### Supplied material:

++++++++++

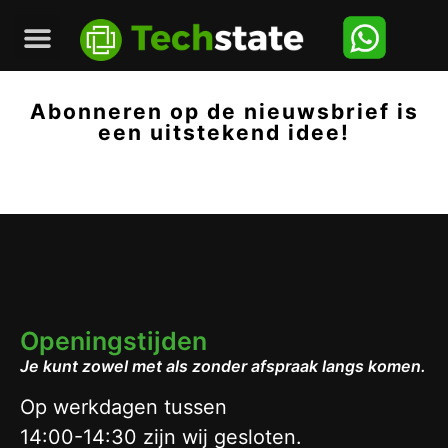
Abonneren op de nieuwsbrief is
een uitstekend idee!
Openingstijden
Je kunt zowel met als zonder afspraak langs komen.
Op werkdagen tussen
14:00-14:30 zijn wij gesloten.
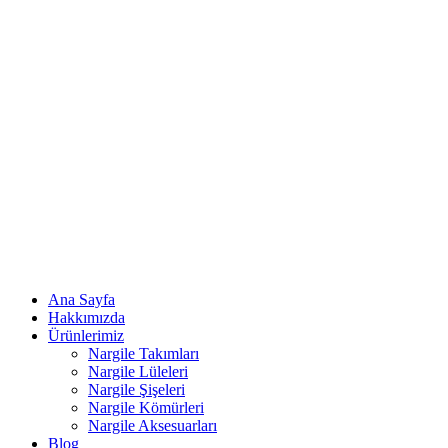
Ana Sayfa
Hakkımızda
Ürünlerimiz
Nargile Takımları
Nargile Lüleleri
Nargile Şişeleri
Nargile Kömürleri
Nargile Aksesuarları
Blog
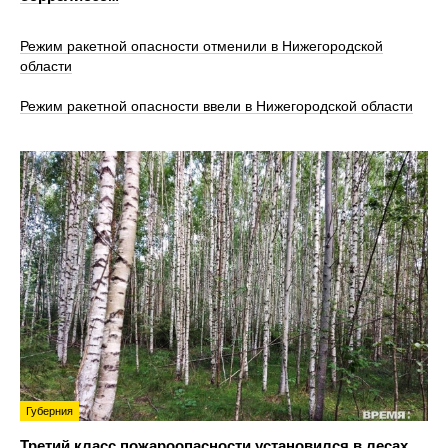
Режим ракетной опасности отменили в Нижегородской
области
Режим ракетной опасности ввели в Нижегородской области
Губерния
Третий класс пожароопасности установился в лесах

++++++++++

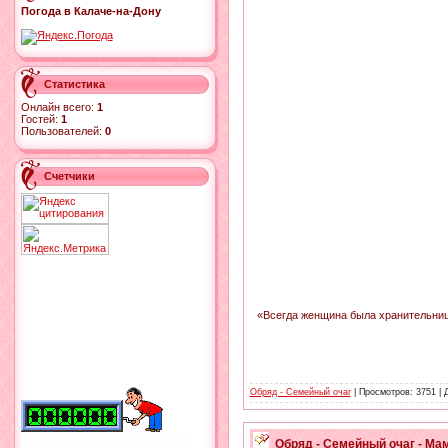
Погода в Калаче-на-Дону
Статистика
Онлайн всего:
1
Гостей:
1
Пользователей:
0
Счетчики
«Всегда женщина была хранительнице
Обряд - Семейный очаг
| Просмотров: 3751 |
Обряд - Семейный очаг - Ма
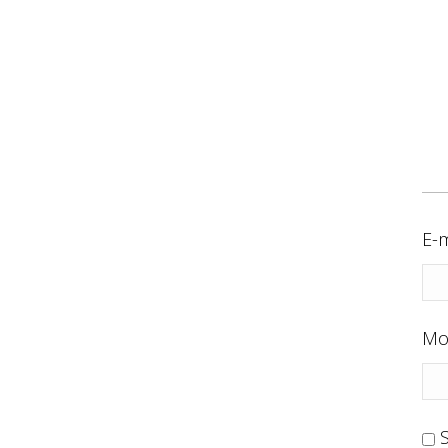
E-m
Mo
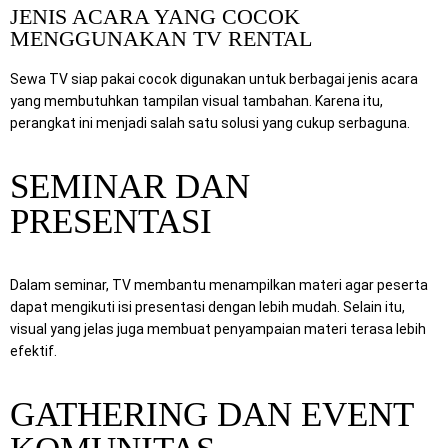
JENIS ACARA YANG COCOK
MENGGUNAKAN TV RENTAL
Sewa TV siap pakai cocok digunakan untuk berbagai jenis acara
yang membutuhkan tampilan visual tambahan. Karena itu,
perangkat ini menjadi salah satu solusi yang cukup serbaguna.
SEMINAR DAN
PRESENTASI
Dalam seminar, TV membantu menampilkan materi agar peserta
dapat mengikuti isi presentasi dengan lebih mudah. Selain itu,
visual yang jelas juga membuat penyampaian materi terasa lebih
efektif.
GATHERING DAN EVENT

++++++++++

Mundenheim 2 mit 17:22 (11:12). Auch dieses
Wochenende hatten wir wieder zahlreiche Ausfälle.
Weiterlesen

++++++++++

### Assigned task:
Reproduce exactly the lines of the records above from the one with "perangkat ini menjadi" to the one with "GATHERING DAN EVENT", both included, and leave out everything else.

### Your solution:
perangkat ini menjadi salah satu solusi yang cukup serbaguna.
SEMINAR DAN
PRESENTASI
Dalam seminar, TV membantu menampilkan materi agar peserta
dapat mengikuti isi presentasi dengan lebih mudah. Selain itu,
visual yang jelas juga membuat penyampaian materi terasa lebih
efektif.
GATHERING DAN EVENT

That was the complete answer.